Por todo esto, el temor y la sorpresa se apoderan de los oyentes cuando Jesús revela que en unos años el Templo será arrasado de nuevo. Pero él no quiere ofender al templo, sino hacerles entender, a ellos y también a nosotros hoy, que las construcciones humanas, incluso las más sagradas, son pasajeras y no hay que depositar nuestra seguridad en ellas.
“Habitar bajo la protección de Dios, vivir con Dios: esta es la arriesgada seguridad del cristiano –decía san Josemaría–. Hay que estar persuadidos de que Dios nos oye, de que está pendiente de nosotros: así se llenará de paz nuestro corazón.
La sagrada comunión es el “lugar” en el que nos espera. “Ese pan que veis en el altar –dirá san Agustín–, santificado por la palabra de Dios, es el cuerpo de Cristo; ese cáliz, o más bien, lo que contiene ese cáliz, santificado por la palabra de Dios, es la sangre de Cristo. En esta forma quiso nuestro Señor Jesucristo dejarnos su cuerpo y dejarnos su sangre, que derramó por nosotros en remisión de nuestros pecados. Si lo recibís bien, seréis vosotros lo mismo que recibís”. “La Iglesia vive de la Eucaristía. Esta verdad no expresa solamente una experiencia cotidiana de fe, sino que encierra en síntesis el núcleo del misterio de la Iglesia.
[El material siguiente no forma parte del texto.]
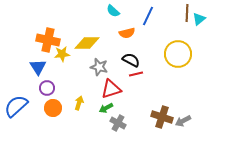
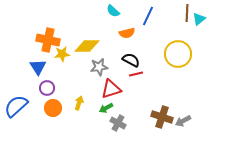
yellow diamond: moved 3 px down
gray star: rotated 24 degrees counterclockwise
En el corazón del cristiano habita el Señor. Sabemos que somos también templo del Espíritu Santo y por eso, de cierta manera, no necesitamos ir a ningún lugar para dirigirnos a Dios. Nada puede darnos miedo.
“Somos almas contemplativas –dice San Josemaría–, con un diálogo constante, tratando al Señor a todas horas: desde el primer pensamiento del día al último pensamiento de la noche: porque somos enamorados y vivimos de amor, traemos puesto de continuo nuestro corazón en Jesucristo Señor Nuestro, llegando a él por su madre santa María y, por él, al Padre y al Espíritu Santo”.